I didn't see the unedited post, but it should be a basic courtesy to make sure your posts are readable.

Back on topic...

I agree with the points Emmet and a few others have made: decide what the house it worth to you, and make sure that's all you pay. This means researching what you can afford to pay, what the house is worth, and how much you are willing to lose if the house price drops.


----------



## Sinbad (25 Nov 2009)

Hi Emmet,

Thanks for your post, really helpful. 

I cancelled my second viewing and asked the EA to get back to me if the other 'offer' fell through, as we would be interested in making a similar offer. Now it's a waiting game. And I thought this house hunting business would be great fun! I hope I did the right thing.


----------



## missdaisy (25 Nov 2009)

Hi Sinbad, I do agree with your course of action but do keep us posted!


----------



## Sinbad (25 Nov 2009)

Will do missdaisy - wish me luck!


----------



## Chris (25 Nov 2009)

emmetdoyle said:


> Hi UFC
> post is same same....I added a few commas and a full stop here and there.. nothing that removed the thrust of the post...

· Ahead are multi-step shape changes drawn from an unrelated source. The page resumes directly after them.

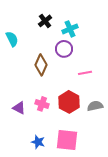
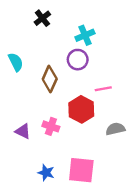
black cross: (45, 21) -> (42, 18), moved
cyan semicircle: (12, 39) -> (16, 62), moved
red hexagon: (69, 102) -> (81, 109), moved

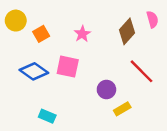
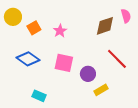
brown diamond: (127, 31) -> (105, 26), turned 30
pink star: (82, 34) -> (60, 31), moved
pink square: (68, 67) -> (64, 63), moved

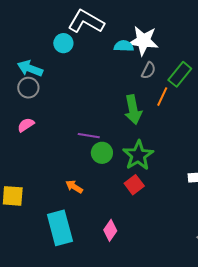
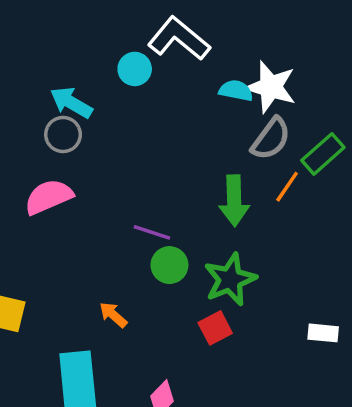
gray semicircle: (148, 70) -> (271, 139), size x1.5
pink semicircle: (26, 125) -> (49, 197), size x1.6

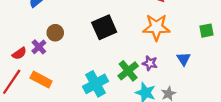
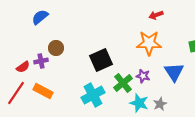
black square: (104, 27) -> (101, 60), moved
purple cross: (39, 47) -> (41, 61), turned 32
blue triangle: (184, 59) -> (174, 72), size x1.5

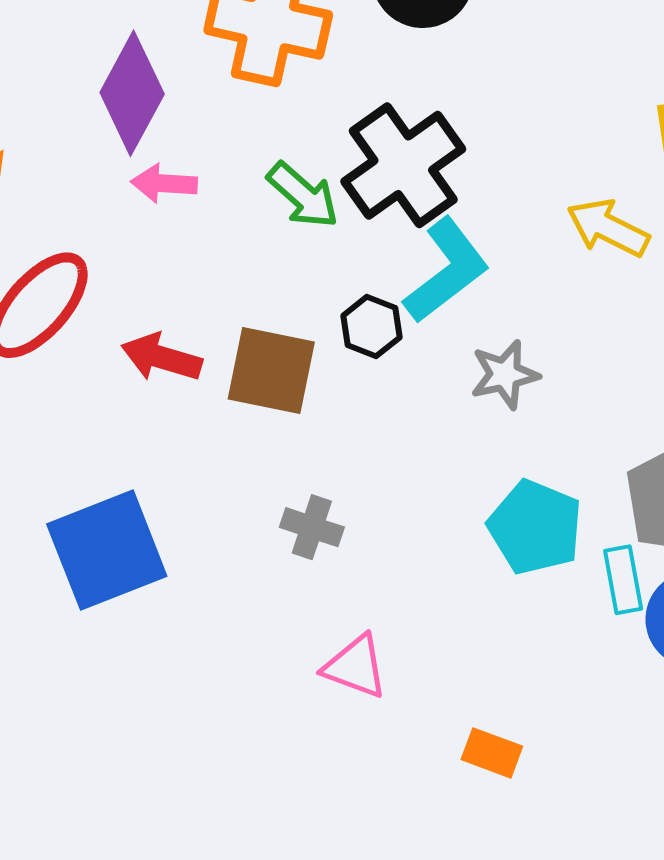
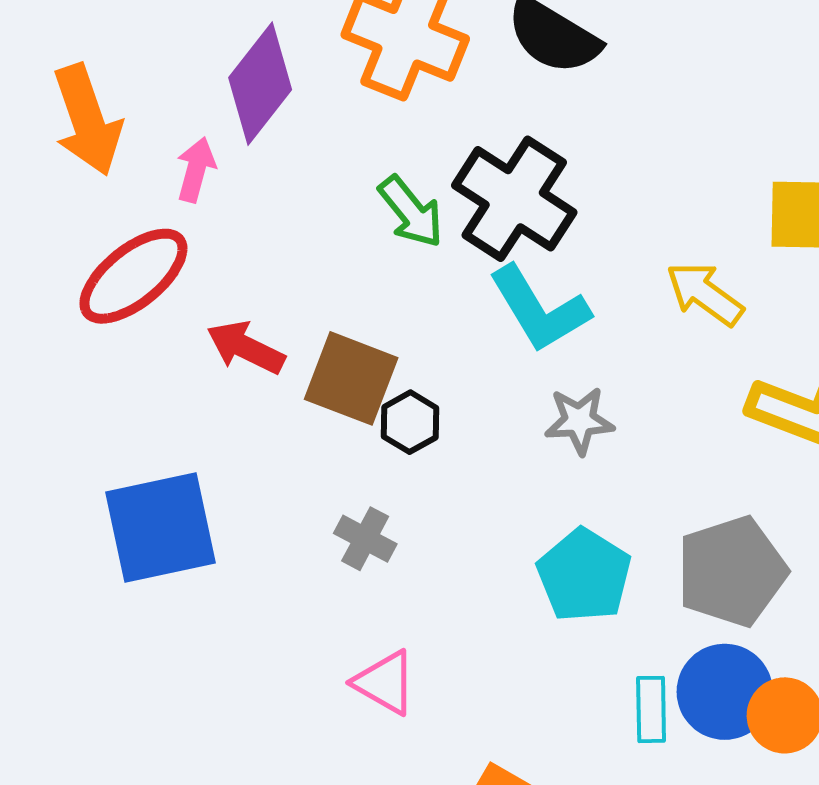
black cross: (403, 165) -> (514, 199), turned -31
pink arrow: (164, 183) -> (196, 170), moved, turned 92
cyan L-shape: (446, 270) -> (539, 309), turned 87
black hexagon: (371, 326) -> (410, 422), moved
cyan rectangle: (623, 580) -> (651, 709), moved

A few commas and full stops make a huge difference, when there are none before, and your post is now readable 



emmetdoyle said:


> tallpaul was pleased with the post, however Chris a serial moaner wasnt so go figure....
> read and absorb dont read and attack...


I'm not sure where you get the "serail moaner" idea from. I tried to read your post but there was nothing to absorb.

Anyway, I think the OP has done the right thing by putting the EA in his/her place. Call it ghost bidding or a reseve, the EA should be glad that there is interest at all, and not play games with potential buyers.


----------



## SteveW9 (26 Nov 2009)

I have to agree with Chris. 
Emmet's post was badly written. 
It was very hard to follow its was a bit like a schoolkid's effort.


----------



## Scotsgirl (26 Nov 2009)

What is it with the slating of Emmets post!  I understood it perfectly and thought he gave very good advice.

Perhaps he mightn't be so quick to help next time someone asks for advice.


----------



## Sinbad (26 Nov 2009)

Wow, these critical posts read like a bedtime story – boring! You may find the following link to be of some benefit to you: 

http://www.wikihow.com/Lighten-Up


----------